Person’s correlation estimates between leaf and leaflet damage with the number of mines on the leaf, number of holes on the stem, and fruit were positive and significant (Table 5). Overall plant damage also had positive and significant estimates of correlation with leaf damage (r = 0.76), leaflet damage (r = 0.78), number of mines on the leaf (r = 0.10), number of holes on the stem (r = 0.10), and number of holes on the fruit (r = 0.73) (Table 5). The number of holes on the fruit had positive and significant correlations with the number of mines on the leaf (r = 0.75) and number of holes on the stem (r = 0.74) (Table 5). The number of holes on the stem had positive and significant correlation with the number of mines on the leaf (r = 0.10) (Table 5).

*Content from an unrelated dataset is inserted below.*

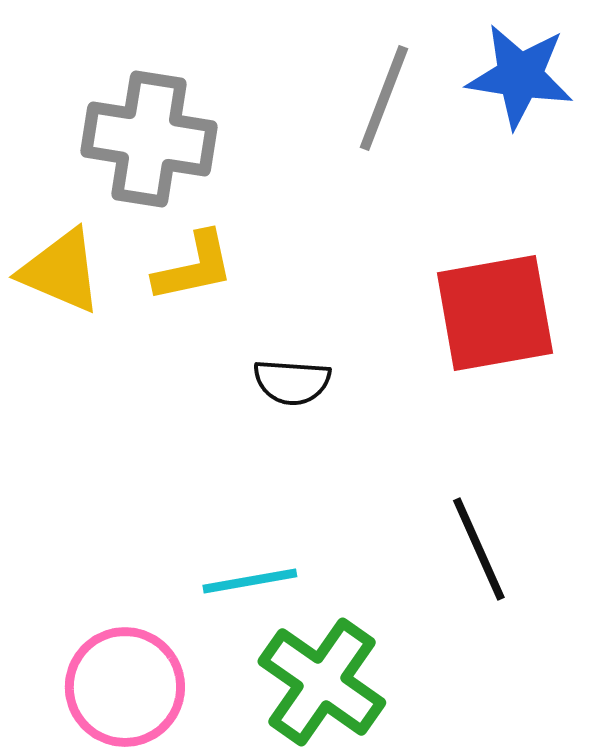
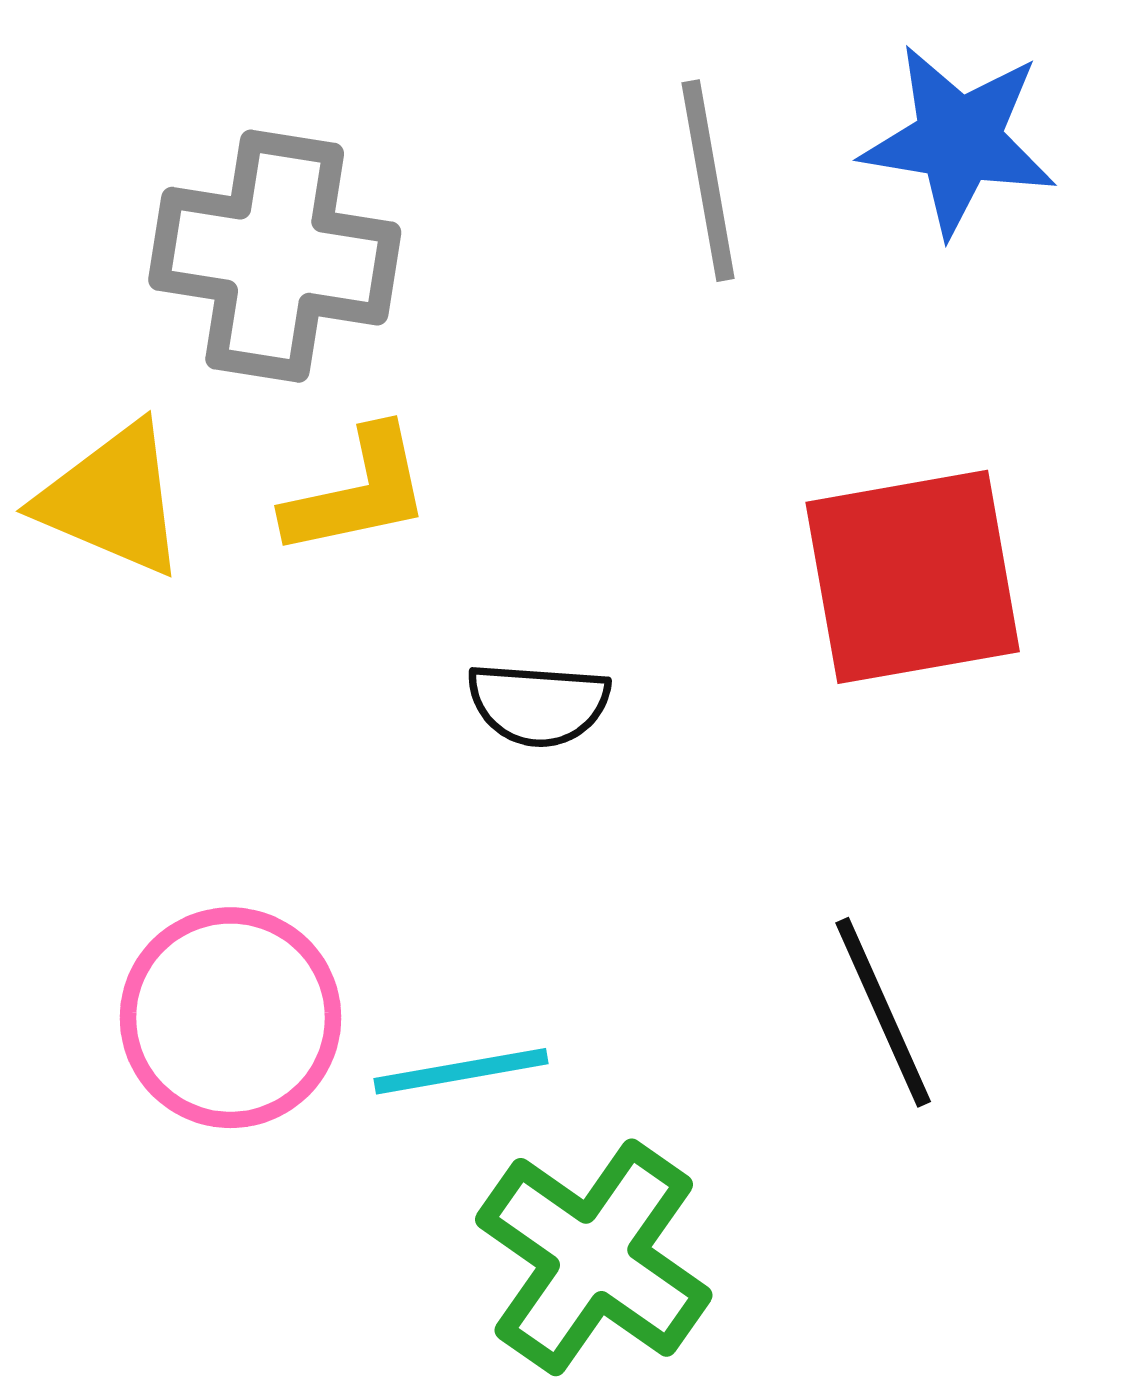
gray line: (384, 98) -> (708, 181), turned -31
pink circle: (125, 687) -> (230, 1018), moved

Stepwise regression is an automated tool used in the exploratory stages of model building to identify a useful subset of predictors. The process systematically adds the most significant variable or removes the least significant variable during each step. In order to remove the effect of non-effective characteristics in the regression model on grain yield, stepwise regression was used. The results of the stepwise regression analysis are presented in Table 6. The number of mines on the leaf (x4) was the variable that best explained overall plant damage at day 60 after infestation (y) as shown by stepwise regression (Table 6). The total number of trichomes on the stem (x1) was the second variable that exerted influence on overall plant damage. Parameter estimates showed that the number of mines on the leaf had positive significant effect, while the number of trichomes on the stem negatively affected overall plant damage at day 60 (Table 6).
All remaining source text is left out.